The creative advantage of the indie game developer is the freedom to break from tradition. An indie team making an RPG doesn’t need its four-character party to be a hero with a big sword, a white mage heroine, a cool dude gunslinger, and a martial artist girl; they could create a party where the weapons of choice are tonfas, chakrams, nunchaku, and electric screwdrivers. A big developer might determine that it’s necessary to include a love interest to boost sales; the indie team says screw “necessary” and makes whatever it wants to make. Not only does the indie team not need to toss in token black guys, the indie team doesn’t need to toss in guys at all. They can make the next Sailor Moon—or they can make the next Dragonball with a non-existent female presence.

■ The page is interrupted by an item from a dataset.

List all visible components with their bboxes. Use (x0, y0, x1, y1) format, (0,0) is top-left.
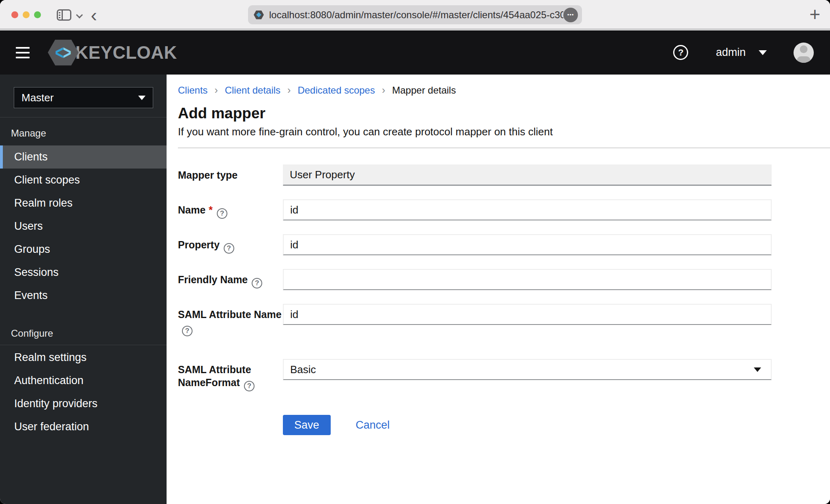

They can make a game starring androgynous three-eyed androids. They can make the next E.V.O.: Search For Eden since Square-Enix sure won’t.

If Castlevania, Super Mario Bros., and Pokémon never existed, they and all of their idiosyncrasies could only be created today by an indie developer.

This game has janky controls and a wildly swinging difficulty curve, but I don't care. It has heart, creativity, imagination, and love, and it's a joy to play in spite of any technical failings.

E.V.O.: Search For Eden by Square-Enix, featuring Gaia, the Sun God, evolution, ancient aliens, a dinosaur-destroying comet, and an advanced sky civilization of bird people all in one platformer-RPG package. Likely to die by natural selection unless the indie demigods intervene.

Reiterating: there’s nothing wrong with creating something similar to the past. If you want to make the next WWF No Mercy because you’ve been waiting for one for twelve years, go for it. If you want to make Cave Story, make Cave Story. We’ll love it. Not every game would benefit from a new twist. Just as it’s difficult to imagine a Castlevania where the Vampire Killer became a sword because of tradition, it’s difficult to imagine a Legend of Zelda with a Master Whip because “it’s different.”

The crucial thing for an indie game developer to keep in mind is to stay true to their own dream. If you don’t put your soul and your vision into a game, no one else will. No one else can, not only because of budget constraints and the need to pitch games to publishers, but because every person has a unique vision of what a game should be—and only that person can create that vision as they like.

Indie development teams have numerous obstacles in front of them that bigger companies don’t, to be sure, but any indie team should keep in mind that the ability to explore new ideas is one point in their favor. It may well be the only point they need.